İnsan bu şekilde kendi gerçeğini tanımayınca, evrenin gerçeğini de göremez ve
bütün bu âlemleri yaratan-yöneten yüce bir Rabbin varlığını kabul etmez hale geldi.
Çünkü ancak "Kendini tanıyan, Rabbini de tanımış-bilmiş olur."1 Kendini dev aynasında
görmeye başlayıp firavunlaşan insan, dünyanın gerçeklerinden sıyrıldı, kendini her
şeyin merkezi sanır oldu.
Tarihin önceki asırlarında da böyle nemrutlar, firavunlar vardı; kendilerini
tanrı ilan etmiş ve adamlarını toplayıp "Ben sizin en büyük rabbinizim." (Naziât,
23-24), "Ben de yaşatır ve öldürürüm." (Bakara, 258) demişlerdi. Fakat insanların
çoğu onlar gibi azmış değillerdi; doğru veya yanlış, bir dine inanır, az-çok bir
sınır tanırlardı. Çağımıza gelince insanların genelinin kimyası bozuldu; inançlar
iyice zayıfladı; özellikle değişik şekillerde de olsa çoğu insanda bulunan ahiret
inancı neredeyse kayboldu ve bu hayata verilen önem, her şeyi bastıracak şekilde
arttı. Sonuçta bir çok insan nemrutlaştı/firavunlaştı ve İslam'ın ilk yıllarında
peygambere direnen Mekke müşrikleri gibi, "Biz bir kere öldük mü iş biter, artık
dirilmemiz mümkün değil…" (Duhan, 35) diye düşünmeye başladı. Böylece çoğu kimse
hayat felsefesini, Kur'an'ın ifadesi ile bu "dünya hayat"a, yani "bu değersiz-alçak"

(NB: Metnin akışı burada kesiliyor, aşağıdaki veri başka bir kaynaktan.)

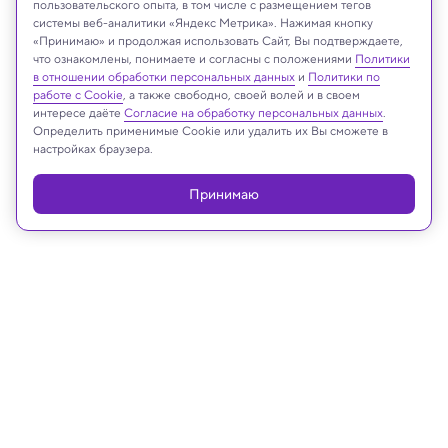
пользовательского опыта, в том числе с размещением тегов
системы веб-аналитики «Яндекс Метрика». Нажимая кнопку
«Принимаю» и продолжая использовать Сайт, Вы подтверждаете,
что ознакомлены, понимаете и согласны с положениями
Политики
Реклама
в отношении обработки персональных данных
и
Политики по
работе с Cookie
, а также свободно, своей волей и в своем
интересе даёте
Согласие на обработку персональных данных
.
Определить применимые Cookie или удалить их Вы сможете в
настройках браузера.
Принимаю
03.06.2025, 15:25
Биология
Коллаген помог обнаружить в
древней Австралии вомбатов
размером с бегемота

şeye göre dizayn etmeye, değerler sistemini bu inanca göre revize etmeye başladı.
Böylece insanlar ve dünya daha hızlı kirlenmeye başladı: Adalet, merhamet, insaf,
yardımlaşma, diğergamlık, fedakarlık, -tek kelimeyle ifade etmek gerekirse- "insanlık"
zayıflamaya başladı; bireysellik, açgözlülük, bencillik, insafsızlık, zulüm, sömürü
artmaya başladı. Bunun adını da önce küreselleşme, sonra da yeni dünya düzeni koydular.
Bu düzende zayıfa, güçsüze, yoksula yer yoktu, daha doğrusu hizmetçi olmaktan ve
sömürülmekten başka yer yoktu. Çünkü bu, gerek fert, gerek millet olarak, zengini
daha zengin, fakiri daha fakir eden bir düzen idi.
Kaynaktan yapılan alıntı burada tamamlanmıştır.